Records provided
»»

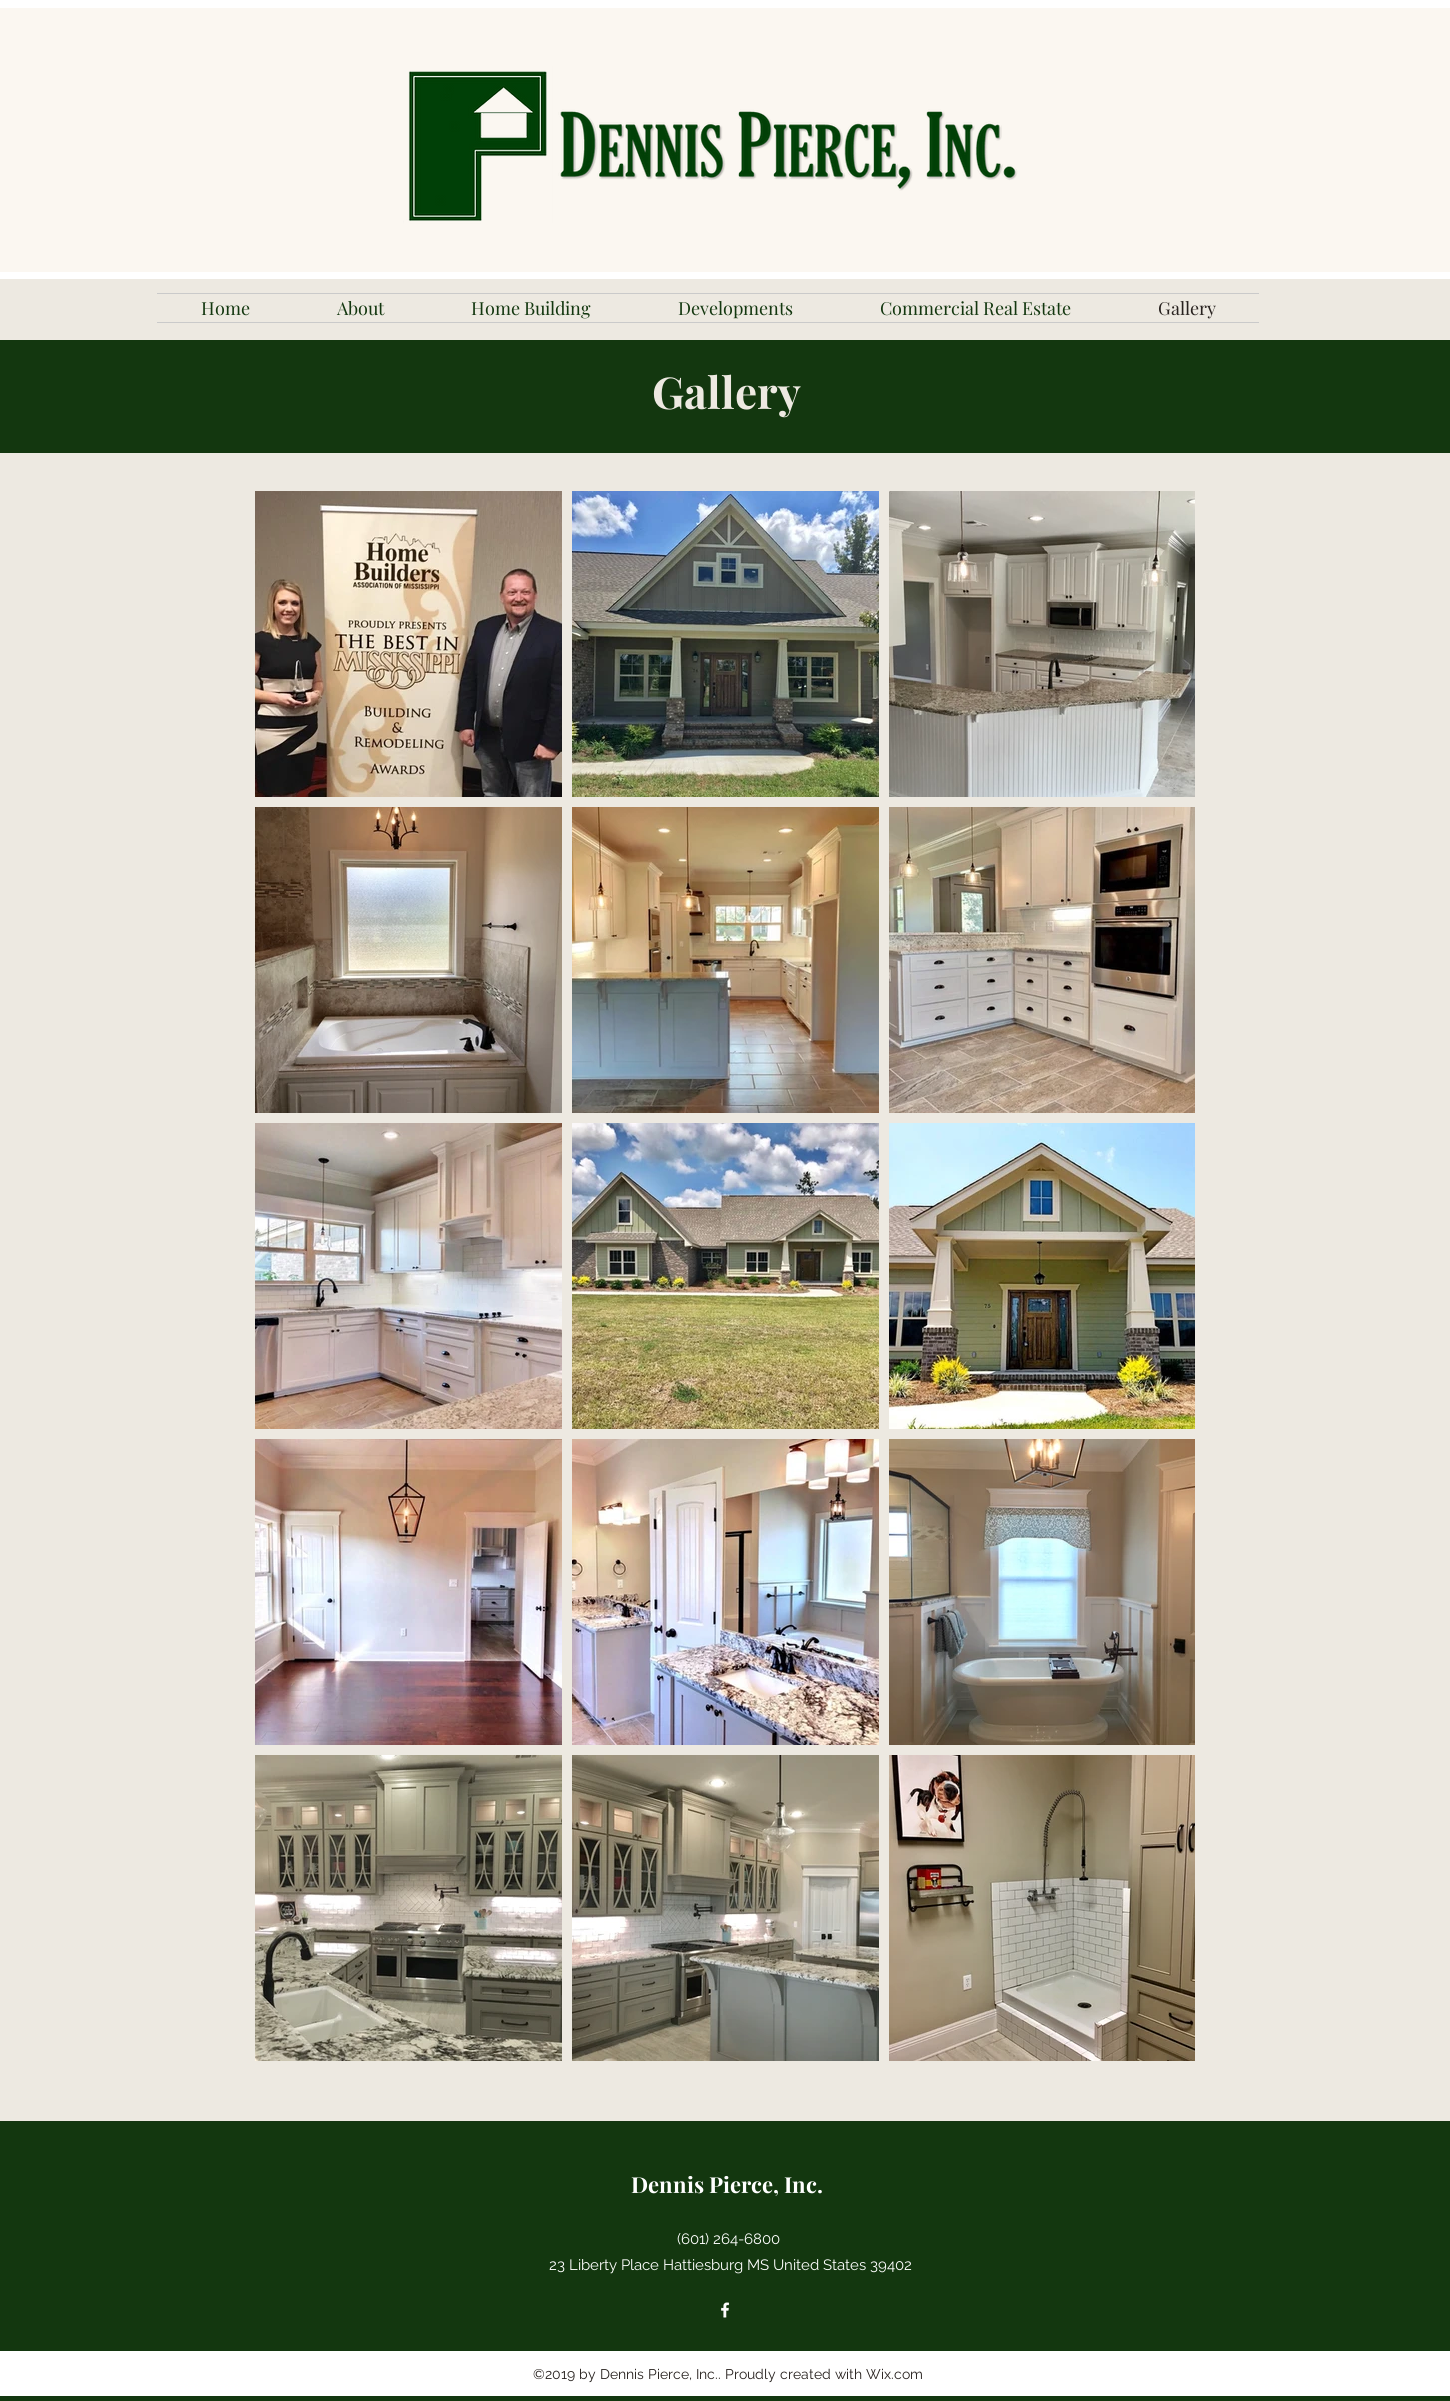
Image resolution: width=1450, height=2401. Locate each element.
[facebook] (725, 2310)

««
»»

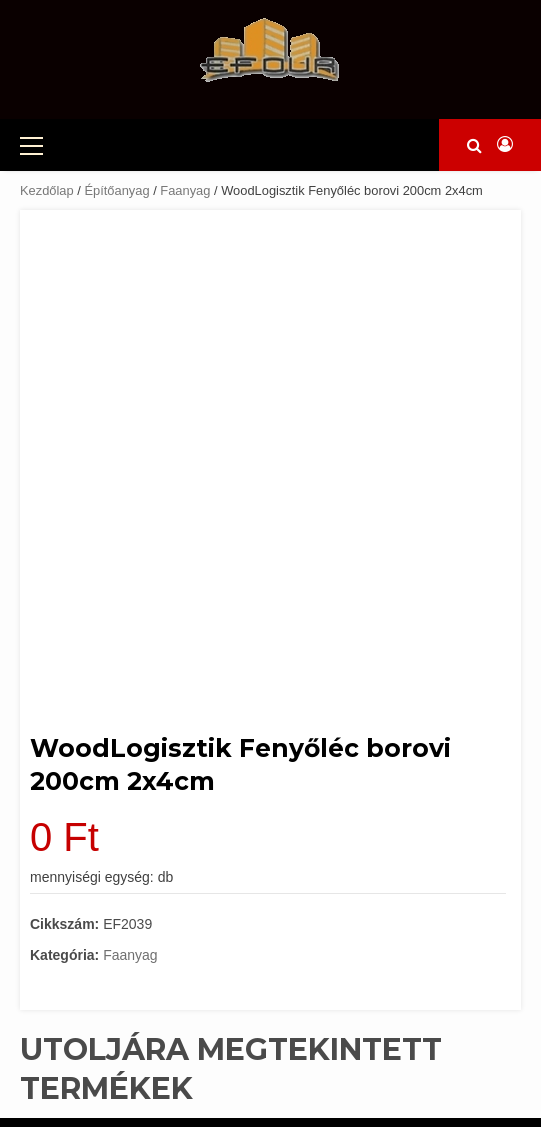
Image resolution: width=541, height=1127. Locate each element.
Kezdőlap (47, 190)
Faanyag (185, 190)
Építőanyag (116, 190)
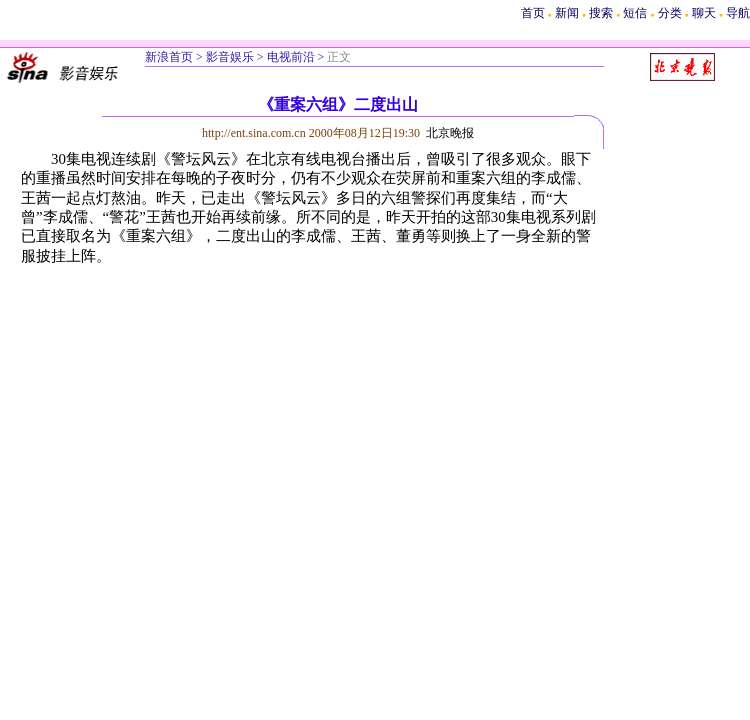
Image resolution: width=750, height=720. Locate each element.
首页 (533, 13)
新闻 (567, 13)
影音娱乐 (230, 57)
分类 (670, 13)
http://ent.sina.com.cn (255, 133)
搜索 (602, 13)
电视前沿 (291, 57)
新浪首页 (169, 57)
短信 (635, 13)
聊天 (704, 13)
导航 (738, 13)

««

Instructions for the task
All lines above that hold the string "resolution" should be copied.

Solution to the problem
Image resolution: width=1450, height=2401. Locate each element.
Image resolution: width=541, height=1127. Locate each element.
Image resolution: width=750, height=720. Locate each element.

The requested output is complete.